* **Work instruction**
Below is a block of records. Copy every line in it that contains the word "çalışanları".

*** Material to process ***

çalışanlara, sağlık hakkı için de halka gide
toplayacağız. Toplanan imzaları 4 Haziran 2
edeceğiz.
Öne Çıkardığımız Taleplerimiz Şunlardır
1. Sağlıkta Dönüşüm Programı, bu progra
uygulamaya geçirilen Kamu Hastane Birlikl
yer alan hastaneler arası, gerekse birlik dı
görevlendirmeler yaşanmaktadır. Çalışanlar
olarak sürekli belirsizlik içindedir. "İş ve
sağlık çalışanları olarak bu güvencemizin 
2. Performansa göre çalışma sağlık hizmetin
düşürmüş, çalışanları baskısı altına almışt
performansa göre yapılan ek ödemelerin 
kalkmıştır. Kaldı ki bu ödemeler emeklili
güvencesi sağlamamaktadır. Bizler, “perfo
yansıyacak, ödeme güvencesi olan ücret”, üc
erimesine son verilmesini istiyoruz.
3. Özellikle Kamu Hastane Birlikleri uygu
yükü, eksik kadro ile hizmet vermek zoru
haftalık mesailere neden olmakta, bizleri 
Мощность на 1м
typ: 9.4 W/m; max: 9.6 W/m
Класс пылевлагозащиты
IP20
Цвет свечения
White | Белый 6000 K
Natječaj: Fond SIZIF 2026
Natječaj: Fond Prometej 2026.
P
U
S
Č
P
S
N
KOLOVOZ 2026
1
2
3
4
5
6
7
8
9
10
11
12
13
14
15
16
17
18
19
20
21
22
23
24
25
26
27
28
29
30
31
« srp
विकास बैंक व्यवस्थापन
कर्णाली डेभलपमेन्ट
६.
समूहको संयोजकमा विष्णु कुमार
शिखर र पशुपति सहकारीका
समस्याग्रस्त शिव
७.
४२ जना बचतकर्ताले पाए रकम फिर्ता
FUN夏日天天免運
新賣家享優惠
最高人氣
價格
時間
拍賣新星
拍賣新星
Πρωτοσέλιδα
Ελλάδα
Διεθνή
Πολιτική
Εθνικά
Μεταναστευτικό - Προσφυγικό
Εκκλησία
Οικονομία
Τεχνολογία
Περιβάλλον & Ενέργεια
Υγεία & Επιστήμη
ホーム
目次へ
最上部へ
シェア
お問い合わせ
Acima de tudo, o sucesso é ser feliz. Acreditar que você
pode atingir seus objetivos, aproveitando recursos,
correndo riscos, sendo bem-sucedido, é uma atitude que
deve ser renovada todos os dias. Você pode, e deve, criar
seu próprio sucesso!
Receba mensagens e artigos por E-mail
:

***

* **Task result**
sağlık çalışanları olarak bu güvencemizin 
düşürmüş, çalışanları baskısı altına almışt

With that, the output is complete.